My SSR: 2006 Red # 2238, 2005 Red #17046 (RIP) 2006 Pacific Blue #122857 06 black over silver 22946
Roof Ajar Sign and how to repair
I had a problem in Naples on my way to Key West , the roof ajar display came on , the passenger window droping down each time the door is open and the dreaded DING ,DING SOUND came on every 15 sections Called MIKE Byers he checked with his top mechanic ,said it was the Top, Door Moduel .Had a local dealer over night me one from Lancing Mich.It arrived 10:30 Friday morning, left immediately for the Key West Rally .When we arrived Tressa was talking to Turnheads ( Wayne & Sandy ) about having to drive all the way with her window down and having 2 dogs in her lap.Sandy said they had the same problem and it was a SIMPLE FIX ,took less than a minute to fix . REMOVE THE FUSE COVER (behind seat - passenger side)AT THE TOP OF FUSE PANEL THERE ARE 2 METAL FUSES ( about I/4 X ! inch) " JUST REVERSE THEM & PUT THEM BACK IN". Both windows now work Roof Ajar Disappared ,NO MORE DING,DING .I now have a spair $350.00 DOOR TOP MODUEL.

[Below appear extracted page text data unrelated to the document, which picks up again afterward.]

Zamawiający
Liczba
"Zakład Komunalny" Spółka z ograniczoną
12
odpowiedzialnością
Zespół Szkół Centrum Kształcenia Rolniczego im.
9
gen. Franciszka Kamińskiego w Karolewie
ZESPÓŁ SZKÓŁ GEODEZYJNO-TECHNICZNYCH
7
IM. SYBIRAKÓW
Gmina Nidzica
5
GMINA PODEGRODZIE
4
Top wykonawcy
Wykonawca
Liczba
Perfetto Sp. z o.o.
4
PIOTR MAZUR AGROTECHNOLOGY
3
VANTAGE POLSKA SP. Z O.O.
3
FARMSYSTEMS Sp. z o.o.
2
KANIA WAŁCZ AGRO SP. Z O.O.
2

" O THANK HEAVEN FOR WAYNE AND SANDY "
My SSR: 04 Redline w/Lambo Doors ++, and 2005 Bk 6-Speed
Quote:
Originally Posted by Furykay
I had a problem in Naples on my way to Key West , the roof ajar display came on , the passenger window droping down each time the door is open and the dreaded DING ,DING SOUND came on every 15 sections Called MIKE Byers he checked with his top mechanic ,said it was the Top, Door Moduel .Had a local dealer over night me one from Lancing Mich.It arrived 10:30 Friday morning, left immediately for the Key West Rally .When we arrived Tressa was talking to Turnheads ( Wayne & Sandy ) about having to drive all the way with her window down and having 2 dogs in her lap.Sandy said they had the same problem and it was a SIMPLE FIX ,took less than a minute to fix . REMOVE THE FUSE COVER (behind seat - passenger side)AT THE TOP OF FUSE PANEL THERE ARE 2 METAL FUSES ( about I/4 X ! inch) " JUST REVERSE THEM & PUT THEM BACK IN". Both windows now work Roof Ajar Disappared ,NO MORE DING,DING .I now have a spair $350.00 DOOR TOP MODUEL.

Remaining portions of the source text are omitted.